Kubernetes offers Horizontal Pod Autoscaling and MetaKube clusters automatically come with the necessary metrics-server and configuration out of the box. This tutorial gives you an example on how to use this. For more generic information see the Kubernetes Documentation on it.
This tutorial requires a MetaKube cluster and access to it via kubectl
.
For easy cleanup we create a dedicated namespace for our tutorial:
$ kubectl create namespace hpa-tutorial
namespace/hpa-tutorial created
For our tutorial we will just deploy a NGINX Hello World app, run:
$ cat << 'EOF' | kubectl create -f -
apiVersion: apps/v1
kind: Deployment
metadata:
labels:
app: hello-app
name: hello-app
namespace: hpa-tutorial
spec:
replicas: 1
selector:
matchLabels:
app: hello-app
template:
metadata:
labels:
app: hello-app
spec:
containers:
- name: hello
image: nginxdemos/hello
resources:
requests:
cpu: 100m
memory: 256Mi
ports:
- containerPort: 80
EOF
deployment.apps/hello-app created
Check that the pod of the new application was created successfully and is running:
$ kubectl --namespace hpa-tutorial get pods --watch
NAME READY STATUS RESTARTS AGE
hello-app-5c7477d7b7-n44wq 1/1 Running 0 9s
Once the pods are running, we expose it with a load balancer, so that we can reach it from the outside:
$ kubectl --namespace hpa-tutorial expose deployment hello-app --name hello-app-svc --port 80 --target-port 80 --type LoadBalancer
service/hello-app-svc exposed
Check that the service received an external IP address, this can take a few seconds:
$ kubectl --namespace hpa-tutorial get service hello-app-svc --watch
NAME TYPE CLUSTER-IP EXTERNAL-IP PORT(S) AGE
hello-app-svc LoadBalancer 10.10.10.102 195.192.xxx.xxx 80:31750/TCP 37s
Check that you can successfully access the service:
$ curl http://195.192.xxx.xxx/ -I
HTTP/1.1 200 OK
Server: nginx/1.13.8
Date: Mon, 27 Aug 2018 11:53:46 GMT
Content-Type: text/html
Connection: keep-alive
Expires: Mon, 27 Aug 2018 11:53:45 GMT
Cache-Control: no-cache
To configure the autoscaler, run:
$ kubectl --namespace hpa-tutorial autoscale deployment hello-app --min 1 --max 6 --cpu-percent 5
horizontalpodautoscaler.autoscaling/hello-app autoscaled
In real life you do not want to use 5% CPU as a limit, but this way we can more easily see the effect of the autoscaler in a tutorial setting.
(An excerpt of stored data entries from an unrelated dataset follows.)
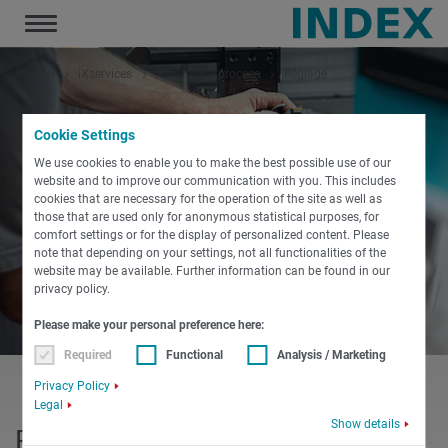
Toggle
navigation
Accueil
iXservices
Assistance process
Réglage
Cookie Settings
We use cookies to enable you to make the best possible use of our
website and to improve our communication with you. This includes
cookies that are necessary for the operation of the site as well as
those that are used only for anonymous statistical purposes, for
comfort settings or for the display of personalized content. Please
note that depending on your settings, not all functionalities of the
website may be available. Further information can be found in our
privacy policy.
Please make your personal preference here:
Required
Functional
Analysis / Marketing
Privacy Policy
Legal
Show details
Réglage INDEX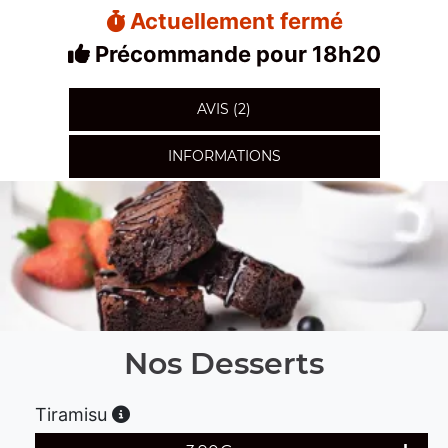
Actuellement fermé
Précommande pour 18h20
AVIS (2)
INFORMATIONS
Nos Desserts
Tiramisu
Have a look at the official Kubernetes Documentation for more information about possible limit settings. You can check that the autoscaler was created with:
$ kubectl --namespace hpa-tutorial get horizontalpodautoscaler hello-app
NAME REFERENCE TARGETS MINPODS MAXPODS REPLICAS AGE
hello-app Deployment/hello-app <unknown>/5% 1 6 2 37s
To simulate load we can use a tool like ab to create traffic to our service:
ab -c 100 -n 1000 http://195.192.xxx.xxx/
After running the above command a few times (Kubernetes needs enough data in order to decide to scale up), you should see new pods being created:
$ kubectl --namespace hpa-tutorial get pods --watch
NAME READY STATUS RESTARTS AGE
hello-app-5d6bcff5dd-frdnl 1/1 Running 0 4s
hello-app-5d6bcff5dd-bjkcj 0/1 Pending 0 0s
hello-app-5d6bcff5dd-bjkcj 0/1 Pending 0 0s
hello-app-5d6bcff5dd-948xr 0/1 Pending 0 0s
hello-app-5d6bcff5dd-mdh9n 0/1 Pending 0 0s
hello-app-5d6bcff5dd-948xr 0/1 Pending 0 1s
hello-app-5d6bcff5dd-mdh9n 0/1 Pending 0 1s
hello-app-5d6bcff5dd-bjkcj 0/1 ContainerCreating 0 1s
hello-app-5d6bcff5dd-948xr 0/1 ContainerCreating 0 1s
hello-app-5d6bcff5dd-mdh9n 0/1 ContainerCreating 0 1s
hello-app-5d6bcff5dd-bjkcj 0/1 ContainerCreating 0 3s
hello-app-5d6bcff5dd-mdh9n 0/1 ContainerCreating 0 3s
hello-app-5d6bcff5dd-948xr 0/1 ContainerCreating 0 3s
hello-app-5d6bcff5dd-bjkcj 1/1 Running 0 4s
hello-app-5d6bcff5dd-mdh9n 1/1 Running 0 7s
hello-app-5d6bcff5dd-948xr 1/1 Running 0 8s
For more information on the decisions the autoscaler made, you check its events:
$ kubectl --namespace hpa-tutorial describe horizontalpodautoscaler hello-app
Name: hello-app
Namespace: hpa-tutorial
Labels: <none>
Annotations: <none>
CreationTimestamp: Mon, 27 Aug 2018 14:04:46 +0200
Reference: Deployment/hello-app
Metrics: ( current / target )
resource cpu on pods (as a percentage of request): 0% (0) / 5%
Min replicas: 1
Max replicas: 6
Deployment pods: 4 current / 4 desired
Conditions:
Type Status Reason Message
---- ------ ------ -------
AbleToScale False BackoffBoth the time since the previous scale is still within both the downscale and upscale forbidden windows
ScalingActive True ValidMetricFound the HPA was able to successfully calculate a replica count from cpu resource utilization (percentage of request)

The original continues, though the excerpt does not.